Nach ca 3 Wochen traf dann der neue Arbeitsvertrag bei mir ein und mit ihm die erste Ernüchterung.

Viele, der für mich wichtigen Punkte, tauchten nicht explizit im Vertrag auf. Ich habe mich in dem Moment so sehr darüber geärgert, dass ich nicht ein Gesprächsprotokoll bzw. Gesprächsnotizen mitgeschrieben habe, um mir die Eckpunkte direkt bestätigen zu lassen. Ja, das Gehalt passte und der Urlaub auch, aber mein Einarbeitungsort war auf einmal nicht 30km, sondern 80km entfernt!

Also direkt ab ans Telefon und das erste unangenehme Gespräch führen. Mir wurde versichert, dass alle die besprochenen Punkte genau so gemacht werden Nicht alle Punkte ließen sich klären, aber ich wagte trotzdem den Neuanfang.

Der Neuanfang

Es ist jetzt einige Monate her und die Realität hat mich eingeholt. Die viel gelobte Individualtät bei der Kleidung hat sich als Flop rausgestellt. Innerhalb ganz kurzer Zeit wurde aus einer ganz normalen Kleiderordnung Spießertum. Ganz nach dem Motto „Wie sorge ich für Unwohlsein durch Verkleidung“. Repräsentativ ist angesagt.

Die von mir als wichtig beschriebene Fachkompetenz führte im Umgang mit einigen neuen Kollegen zu Diskusionen. Sie sahen keinen Grund bei einer Hörgeräteversorgung eine vernünftige Anamnese zu machen, vor dem Messen zu otoskopieren, Ton- und Sprachaudiometrie vollständig durchzuführen oder gar eine Quick-fit Einstellung in irgendeiner Form messtechnisch zu kontrollieren. (z.B. INSITU oder Perzentile).

Am schlimmsten finde ich aber die Entmündigung der Kunden bei der „Beratung“, wenn man diese überhaupt so bezeichnen kann.

Zu guter Letzt sind da wieder diese jungen Kollegen in Meisterstellung, die ganz Intensiv nach oben kratzen und die sich dabei weder für korrektes Verhalten gegenüber Kollegen, noch den Kunden interessieren.
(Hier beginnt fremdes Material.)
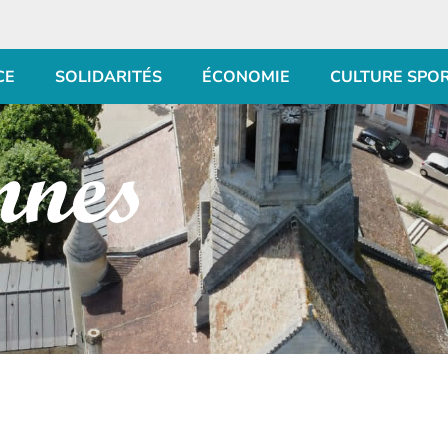
CE
SOLIDARITÉS
ÉCONOMIE
CULTURE SPO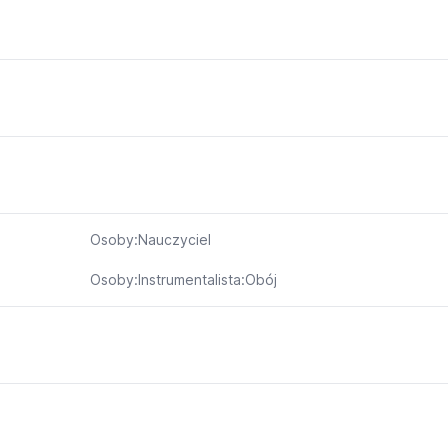
Osoby:Nauczyciel
Osoby:Instrumentalista:Obój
Sie schmücken sich mit fremden Federn, um sich besser darzustellen als sie sind und treten nach Unten wenn niemand dabei ist.

Ich habe dieses Verhalten nie gemocht und auch nicht verstanden, erlebe es aber in der heutigen Arbeitswelt, als Hörakustikerin wieder und wieder. Fühlt man sich dann besser, wenn es anderen schlechter geht?

Irgendwie hatte ich gehofft, dass ich auf diesen Teil des Arbeitslebens in meinem neuen Unternehmen nicht mehr treffen werde, aber es wird mich wohl bis zum letzten Tag meines Arbeitslebens begleiten.


Nun versuche ich die neue Situation, die auch viel Positives brachte, zu leben. Positives wie auch Negatives gehören dazu. Jetzt warte ich ab, wie die Waage weiter ausschlägt.

Geht die Tendenz zu stark zur negativen Seite, dann weiß ich ja, dass ich bei dem Team von Placing-You tatkräftige Unterstützung habe, die auch dann nach einer neuen Lösung für mich suchen werden.